Data records section start

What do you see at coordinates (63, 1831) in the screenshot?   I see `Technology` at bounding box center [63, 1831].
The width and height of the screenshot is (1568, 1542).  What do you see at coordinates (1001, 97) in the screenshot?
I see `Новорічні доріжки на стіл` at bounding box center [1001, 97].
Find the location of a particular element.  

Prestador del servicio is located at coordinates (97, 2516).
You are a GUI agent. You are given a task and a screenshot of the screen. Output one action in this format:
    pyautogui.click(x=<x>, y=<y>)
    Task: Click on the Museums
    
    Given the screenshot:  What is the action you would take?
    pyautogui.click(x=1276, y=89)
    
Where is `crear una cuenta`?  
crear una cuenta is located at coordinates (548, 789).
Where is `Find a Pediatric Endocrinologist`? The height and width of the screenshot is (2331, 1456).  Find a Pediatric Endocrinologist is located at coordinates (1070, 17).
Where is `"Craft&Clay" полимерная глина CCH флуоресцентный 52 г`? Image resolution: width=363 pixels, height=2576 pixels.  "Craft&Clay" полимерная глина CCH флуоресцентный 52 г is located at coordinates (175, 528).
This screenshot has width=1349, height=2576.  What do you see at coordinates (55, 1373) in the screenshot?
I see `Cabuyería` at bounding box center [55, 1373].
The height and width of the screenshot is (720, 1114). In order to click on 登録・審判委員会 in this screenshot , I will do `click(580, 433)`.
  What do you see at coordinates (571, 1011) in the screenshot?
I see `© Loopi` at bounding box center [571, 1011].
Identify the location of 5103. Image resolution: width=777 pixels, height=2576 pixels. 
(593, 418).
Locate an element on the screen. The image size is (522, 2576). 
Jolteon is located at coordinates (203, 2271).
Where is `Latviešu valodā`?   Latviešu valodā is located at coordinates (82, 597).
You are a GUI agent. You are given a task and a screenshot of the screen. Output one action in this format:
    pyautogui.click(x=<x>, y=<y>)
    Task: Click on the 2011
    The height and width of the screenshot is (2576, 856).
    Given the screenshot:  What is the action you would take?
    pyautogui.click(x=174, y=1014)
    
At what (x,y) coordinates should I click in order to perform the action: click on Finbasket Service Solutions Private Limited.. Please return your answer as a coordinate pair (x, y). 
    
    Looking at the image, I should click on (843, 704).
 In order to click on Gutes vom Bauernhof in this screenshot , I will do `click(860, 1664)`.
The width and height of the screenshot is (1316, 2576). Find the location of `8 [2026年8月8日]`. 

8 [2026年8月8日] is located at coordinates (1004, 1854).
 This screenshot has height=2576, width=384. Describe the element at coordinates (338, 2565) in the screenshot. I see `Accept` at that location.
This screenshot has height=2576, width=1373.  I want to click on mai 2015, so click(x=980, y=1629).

Data records section end

» **Task directions**
Your task is to extract all of the records exactly.

» **Output for this task**
What do you see at coordinates (63, 1831) in the screenshot?   I see `Technology` at bounding box center [63, 1831].
The width and height of the screenshot is (1568, 1542).  What do you see at coordinates (1001, 97) in the screenshot?
I see `Новорічні доріжки на стіл` at bounding box center [1001, 97].
Find the location of a particular element.  

Prestador del servicio is located at coordinates (97, 2516).
You are a GUI agent. You are given a task and a screenshot of the screen. Output one action in this format:
    pyautogui.click(x=<x>, y=<y>)
    Task: Click on the Museums
    
    Given the screenshot:  What is the action you would take?
    pyautogui.click(x=1276, y=89)
    
Where is `crear una cuenta`?  
crear una cuenta is located at coordinates (548, 789).
Where is `Find a Pediatric Endocrinologist`? The height and width of the screenshot is (2331, 1456).  Find a Pediatric Endocrinologist is located at coordinates (1070, 17).
Where is `"Craft&Clay" полимерная глина CCH флуоресцентный 52 г`? Image resolution: width=363 pixels, height=2576 pixels.  "Craft&Clay" полимерная глина CCH флуоресцентный 52 г is located at coordinates (175, 528).
This screenshot has width=1349, height=2576.  What do you see at coordinates (55, 1373) in the screenshot?
I see `Cabuyería` at bounding box center [55, 1373].
The height and width of the screenshot is (720, 1114). In order to click on 登録・審判委員会 in this screenshot , I will do `click(580, 433)`.
  What do you see at coordinates (571, 1011) in the screenshot?
I see `© Loopi` at bounding box center [571, 1011].
Identify the location of 5103. Image resolution: width=777 pixels, height=2576 pixels. 
(593, 418).
Locate an element on the screen. The image size is (522, 2576). 
Jolteon is located at coordinates (203, 2271).
Where is `Latviešu valodā`?   Latviešu valodā is located at coordinates (82, 597).
You are a GUI agent. You are given a task and a screenshot of the screen. Output one action in this format:
    pyautogui.click(x=<x>, y=<y>)
    Task: Click on the 2011
    The height and width of the screenshot is (2576, 856).
    Given the screenshot:  What is the action you would take?
    pyautogui.click(x=174, y=1014)
    
At what (x,y) coordinates should I click in order to perform the action: click on Finbasket Service Solutions Private Limited.. Please return your answer as a coordinate pair (x, y). 
    
    Looking at the image, I should click on (843, 704).
 In order to click on Gutes vom Bauernhof in this screenshot , I will do `click(860, 1664)`.
The width and height of the screenshot is (1316, 2576). Find the location of `8 [2026年8月8日]`. 

8 [2026年8月8日] is located at coordinates (1004, 1854).
 This screenshot has height=2576, width=384. Describe the element at coordinates (338, 2565) in the screenshot. I see `Accept` at that location.
This screenshot has height=2576, width=1373.  I want to click on mai 2015, so click(x=980, y=1629).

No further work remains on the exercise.